The total concept is like the clone plus the equational theory of a specific type of algebra in the sense of universal algebra.  The clone is all the operations you can construct knowing the given signature and equations and the equational theory is the set of all equations that follow from them.  That is one way of describing it.  Another is the monad in Set that gives the type of algebra — the operations are the arrows and the equations are the commutative diagrams.

Note: The preceding description of the monad is not quite right.  Also the whole discussion omits mention of the fact that we are in the world (doctrine) of universal algebra.  In the world of first order logic, for example, we need to refer to the classifying topos of the category of algebras of that type (or to its first order theory).

Terminology

We need better terminology for all this.  I am not going to propose better terminology, so this is a shaggy dog story.

Math ed people talk about a particular concept image of a concept as well as the total schema of the concept.

In categorical logic, we talk about the sketch or presentation of the concept vs. the theory. The theory is a category (of the kind appropriate to the doctrine) that contains all the possible constructions and commutative diagrams that follow from the presentation.

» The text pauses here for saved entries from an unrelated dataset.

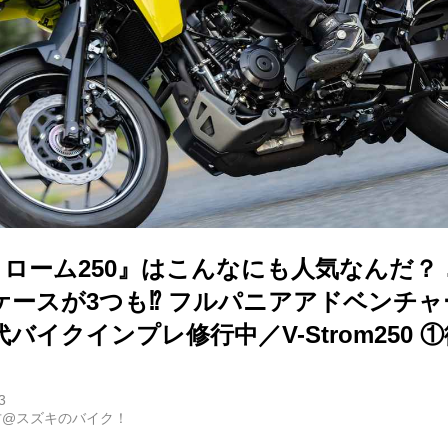
トローム250』はこんなにも人気なんだ？
ケースが3つも⁉ フルパニアアドベンチ
代バイクインプレ修行中／V-Strom250 
3
古@スズキのバイク！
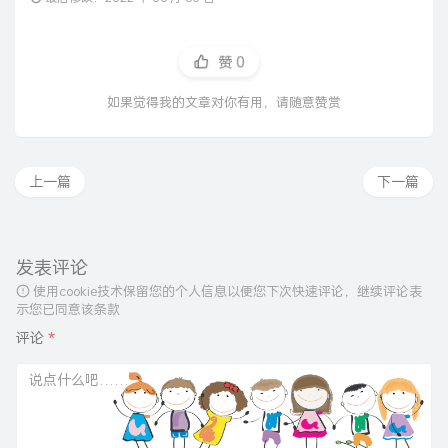
赞
0
如果觉得我的文章对你有用，请随意赞赏
上一篇
下一篇
发表评论
使用cookie技术保留您的个人信息以便您下次快速评论，继续评论表
示您已同意该条款
评论
*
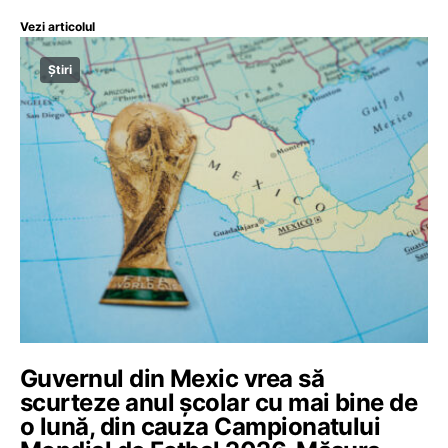
Vezi articolul
Știri
Guvernul din Mexic vrea să
scurteze anul școlar cu mai bine de
o lună, din cauza Campionatului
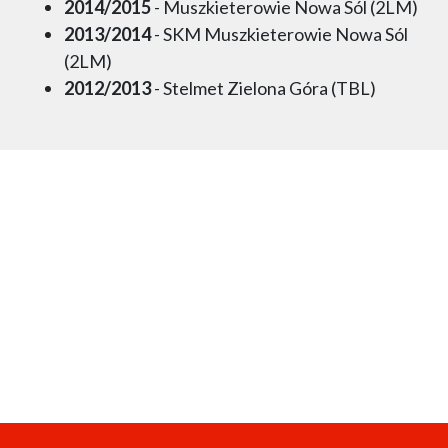
2014/2015
- Muszkieterowie Nowa Sól (2LM)
2013/2014
- SKM Muszkieterowie Nowa Sól
(2LM)
2012/2013
- Stelmet Zielona Góra (TBL)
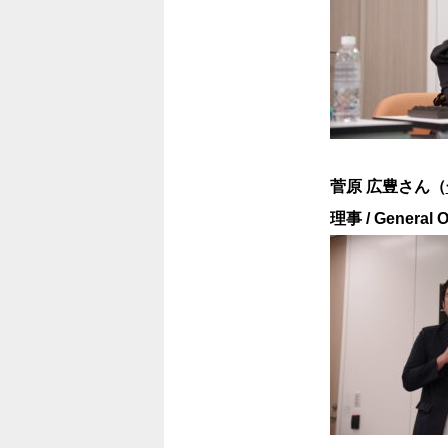
菅原 広豊さん（
理事 / General 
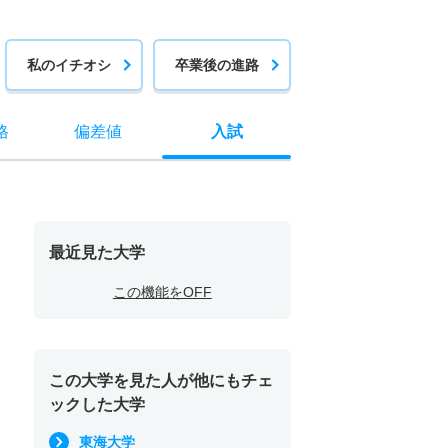
私のイチオシ
卒業後の進路
格
偏差値
入試
最近見た大学
この機能をOFF
この大学を見た人が他にもチェ
ックした大学
東海大学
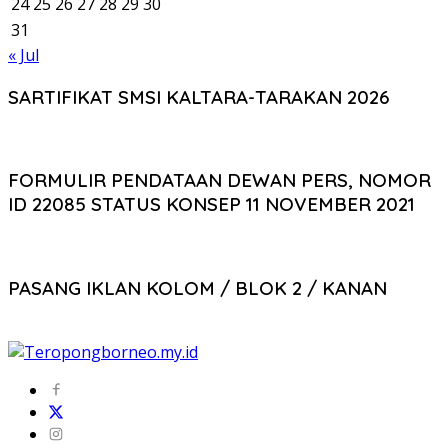
24
25
26
27
28
29
30
31
« Jul
SARTIFIKAT SMSI KALTARA-TARAKAN 2026
FORMULIR PENDATAAN DEWAN PERS, NOMOR
ID 22085 STATUS KONSEP 11 NOVEMBER 2021
PASANG IKLAN KOLOM / BLOK 2 / KANAN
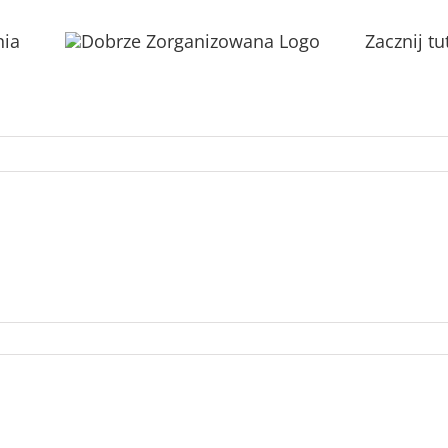
nia
Zacznij tu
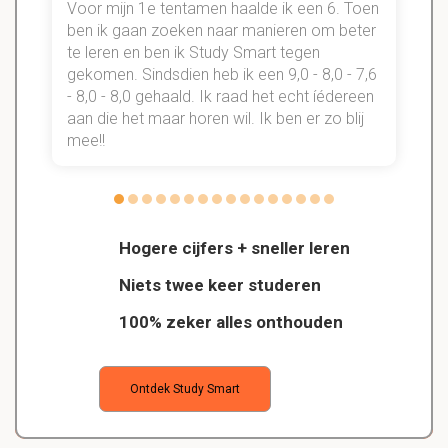
Voor mijn 1e tentamen haalde ik een 6. Toen
n
ben ik gaan zoeken naar manieren om beter
te leren en ben ik Study Smart tegen
gekomen. Sindsdien heb ik een 9,0 - 8,0 - 7,6
b
- 8,0 - 8,0 gehaald. Ik raad het echt íédereen
aan die het maar horen wil. Ik ben er zo blij
s
mee!!
Hogere cijfers + sneller leren
Niets twee keer studeren
100% zeker alles onthouden
Ontdek Study Smart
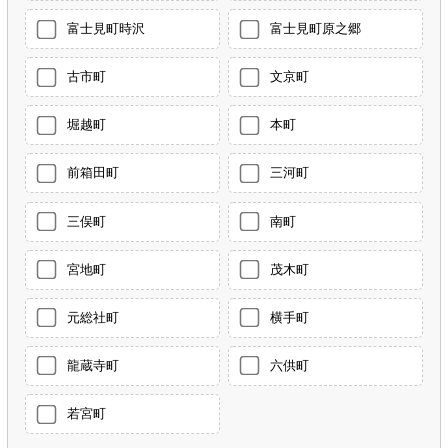
富士見町時沢
富士見町原之郷
古市町
文京町
堀越町
本町
前箱田町
三河町
三俣町
南町
宮地町
茂木町
元総社町
横手町
龍蔵寺町
六供町
若宮町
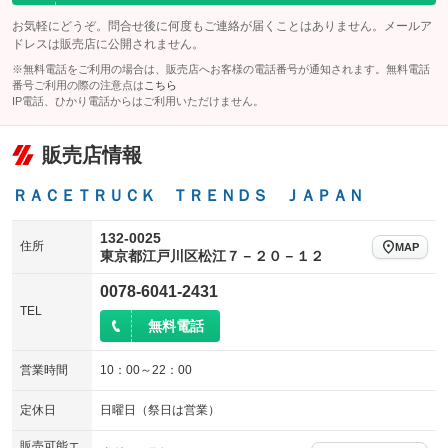
100V電源
クリーンディーゼル
バックカメラ
ETC
：装備なし
：装備なし
お気軽にどうぞ。問合せ後に何度もご連絡が届くことはありません。メールア
：装備なし
：装備なし
ドレスは販売店に公開されません。
センターデフロック
エアロ
スマートキー
：装備なし
：装備なし
：装備なし
※無料電話をご利用の場合は、販売店へお客様の電話番号が通知されます。無料電話
番号ご利用の際の注意点は
こちら
レンタカーアップ
展示・試乗車
ローダウン
ランフラットタイヤ
：装備なし
：装備なし
：装備なし
：装備なし
IP電話、ひかり電話からはご利用いただけません。
電動格納ミラー
パワーシート
3列シート
：装備なし
：装備なし
：装備なし
販売店情報
装備略号／用語解説
ベンチシート
フルフラットシート
：装備なし
：装備なし
ＲＡＣＥＴＲＵＣＫ ＴＲＥＮＤＳ ＪＡＰＡＮ
チップアップシート
オットマン
：装備なし
：装備なし
電動格納サードシート
シートヒーター
132-0025
：装備なし
：装備なし
住所
MAP
東京都江戸川区松江７－２０－１２
ウォークスルー
後席モニター
：装備なし
：装備なし
0078-6041-2431
電動リアゲート
フロントカメラ
：装備なし
：装備なし
TEL
無料電話
シートエアコン
全周囲カメラ
：装備なし
：装備なし
営業時間
10：00～22：00
サイドカメラ
ルーフレール
：装備なし
：装備なし
エアサスペンション
ヘッドライトウォッシャー
定休日
日曜日（祭日は営業）
：装備なし
：装備なし
装備略号／用語解説
販売可能エ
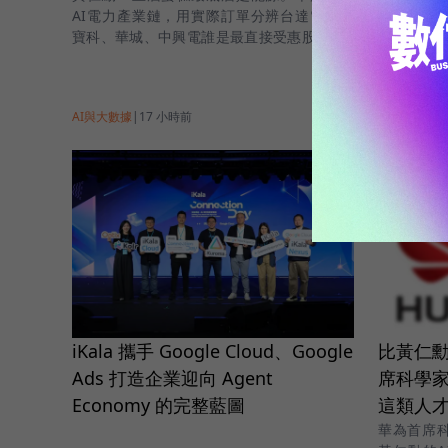
設定步驟
AI電力產業鏈，用實際訂單分辨台達電、光
次掌握。
寶科、華城、中興電誰是最直接受惠股。
AI與大數據
|
17 小時前
AI與大數據
|
iKala 攜手 Google Cloud、Google
比黃仁勳
Ads 打造企業迎向 Agent
席科學家
Economy 的完整藍圖
這類人
華為首席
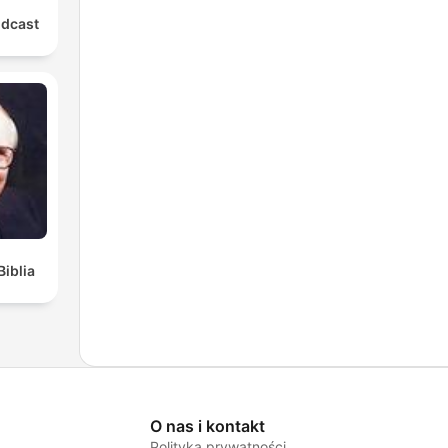
odcast
Biblia
O nas i kontakt
Polityka prywatności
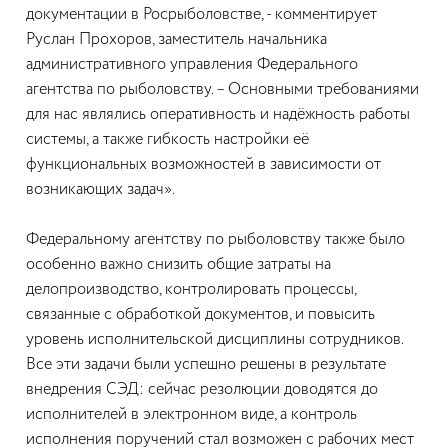
документации в Росрыболовстве, - комментирует
Руслан Прохоров, заместитель начальника
административного управления Федерального
агентства по рыболовству. – Основными требованиями
для нас являлись оперативность и надёжность работы
системы, а также гибкость настройки её
функциональных возможностей в зависимости от
возникающих задач».
Федеральному агентству по рыболовству также было
особенно важно снизить общие затраты на
делопроизводство, контролировать процессы,
связанные с обработкой документов, и повысить
уровень исполнительской дисциплины сотрудников.
Все эти задачи были успешно решены в результате
внедрения СЭД: сейчас резолюции доводятся до
исполнителей в электронном виде, а контроль
исполнения поручений стал возможен с рабочих мест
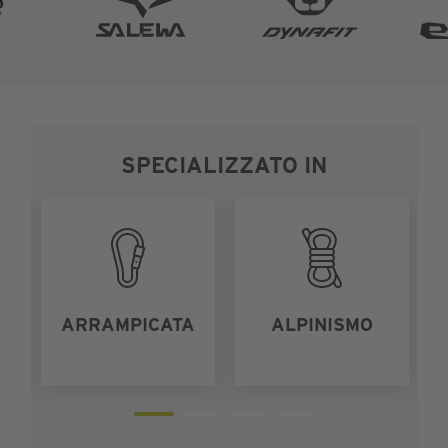
SPECIALIZZATO IN
ARRAMPICATA
ALPINISMO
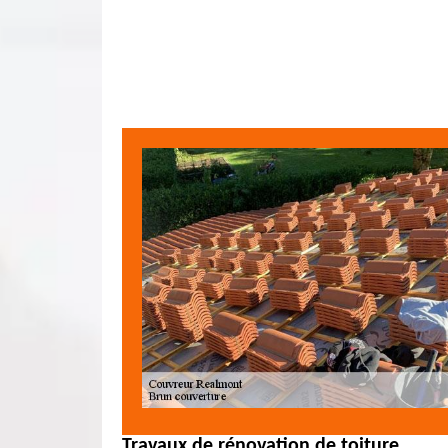
Travaux de rénovation de toiture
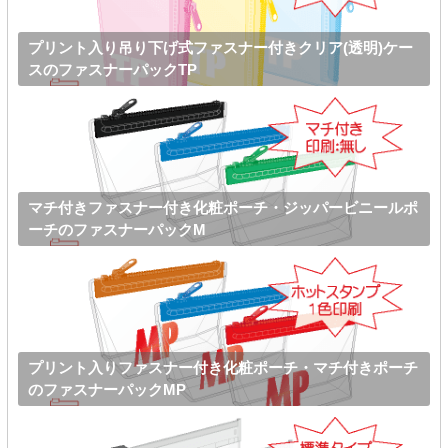
プリント入り吊り下げ式ファスナー付きクリア(透明)ケー
スのファスナーパックTP
マチ付きファスナー付き化粧ポーチ・ジッパービニールポ
ーチのファスナーパックM
プリント入りファスナー付き化粧ポーチ・マチ付きポーチ
のファスナーパックMP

In this post I have used “total concept” to refer to the schema or theory.  I have referred the particular things as  “representations” (for example construct the image of a homomorphism by cosets or by values of the homomorphism).

“Representation” does not have the same connotations as “presentation”.  Indeed a presentation of a group and a representation of a group are mathematically  two different things.  But I suspect they are two different aspects of the same idea.

All this needs to be untangled.  Maybe we should come up with two completely arbitrary words, like “dostak” and “dosh”.